Concernant la chambre à gaz, il faut séparer victimes et bourreaux. Pour les seconds, il s’agit d’une invention technique et d’une solution à un problème. C’est en se plaçant du point de vue des premiers que l’on peut faire surgir la question ontologique et la dimension atopique, anachronique que vous évoquez.
Le détournement dont vous parlez tient à cette dichotomie victimes/bourreaux. Je dis bien dichotomie et non pas symétrie inverse. Au reste, une des données singulières de la chambre à gaz est qu’elle est opaque à ceux qui l’ont organisée. Si je me souviens bien, les SS ne s’occupaient pas de la suite, cela revenait aux Sonderkommandos. Personne n’a l’expérience des chambres à gaz hors ceux qui y meurent (c’est tout à fait différent de la chambre à gaz utilisée aux USA, qui est individuelle, entièrement visible, aussi saisissable par le bourreau que par le condamné).
Si je reprends votre terminologie, la trace ontologique dans l’invention ontique est précisément cette opacité.

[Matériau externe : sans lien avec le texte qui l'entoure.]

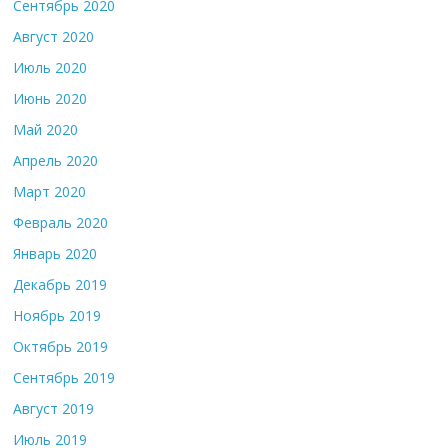
Сентябрь 2020
Август 2020
Июль 2020
Июнь 2020
Май 2020
Апрель 2020
Март 2020
Февраль 2020
Январь 2020
Декабрь 2019
Ноябрь 2019
Октябрь 2019
Сентябрь 2019
Август 2019
Июль 2019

Le projet de traiter en termes strictement techniques la mort de masse est en même temps une transformation de la mort elle-même (quoique n’étant pas heideggérien, je note qu’il a souligné ce point en récusant le verbe sterben à propos des victimes). Mais la transformation de la mort affecte l’être pour la mort et par conséquent le Dasein.
Le langage heideggerien n’est pas le mien, mais je constate en vous lisant qu’il vous permet à vous d’aller plus avant. C’est pourquoi je l’adopte dans nos échanges, mais sans y adhérer. Plus m’importent en effet les avancées que les réussites.